Source: Fernando Romero Enterprise

1 comment
maak
Great, one more city that's taking urgently need roads that 95% of the people use to get to work and making them useless for commuting. It's just an attempt to remove cars and replace them with so called rapid transit. Portland Oregon has spent many billions for light rail and on the best day it can only run two or three percent of the commute at an average speed of nineteen miles per hour. Bad weather can shut down the system. For the same price they spent on just the first leg of the system they could have doubled the size of their bus system and endowed it with enough money to run the busses for free forever. And the busses aren't held to the rail lines; they can get around traffic problems, the trains can't. In all their wisdom they built the tracks at street level (instead of elevating them) and because Portland has short blocks that means the trains can only be two cars long to fit between cross streets when they stop. They continue to build more legs of the system even though EVERY time it comes up for a vote the people vote it down. The citizens know it's a stupid deal but the bureaucrats think they're smarter and find ways around the votes to continue building their stupid choo choo trains.

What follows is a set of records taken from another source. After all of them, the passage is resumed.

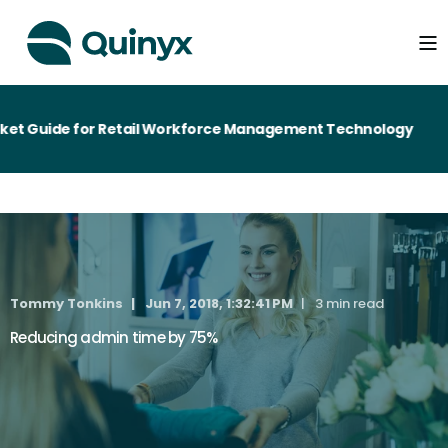
t Guide for Retail Workforce Management Technology
Tommy Tonkins
Jun 7, 2018, 1:32:41 PM
3 min read
Reducing admin time by 75%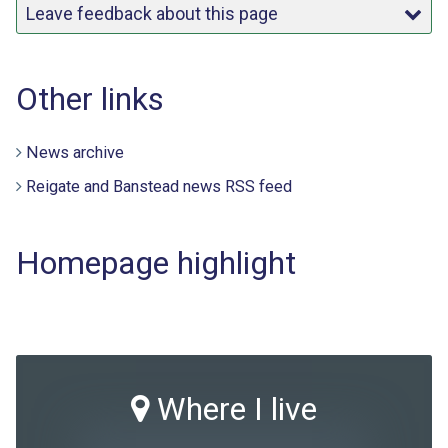
Leave feedback about this page
Other links
News archive
Reigate and Banstead news RSS feed
Homepage highlight
Where I live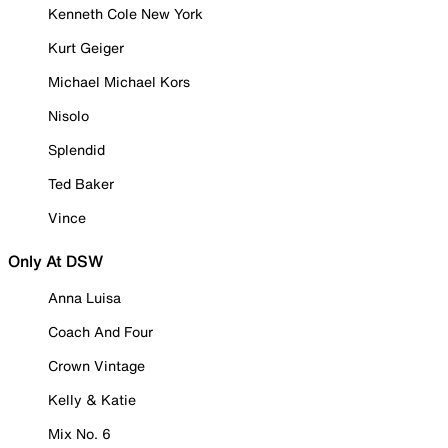
Kenneth Cole New York
Kurt Geiger
Michael Michael Kors
Nisolo
Splendid
Ted Baker
Vince
Only At DSW
Anna Luisa
Coach And Four
Crown Vintage
Kelly & Katie
Mix No. 6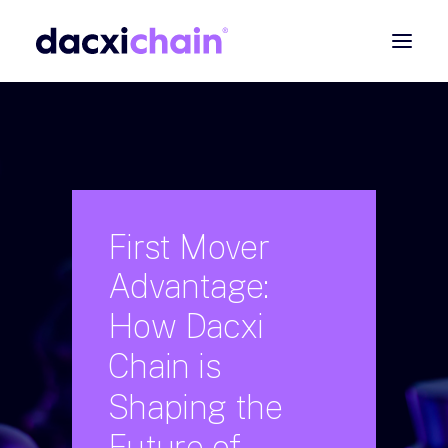
ABOUT
EXPLORE
PARTNER
COMMUNITY
First
Mover
Advantage:
Contact
How
Dacxi
SEARCH
Chain
is
Shaping
the
Future
of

There are cities where rail makes sense but only if you already have a system in place that includes things like elevators that moves massive numbers of people vertically and feed into the system and where major population/retail/employers are close to each other making the rail trip short and quick. Portland is spread out so elevators can't be included in their system and it takes a long time to move from one area of the city to another, two or three times the time for a car to do the same trip most times of the day and, of course, the rail line is mostly fed from walking distance on either side (and SOME bus service which is also slow) so it doesn't cover much of the city in a reasonable time.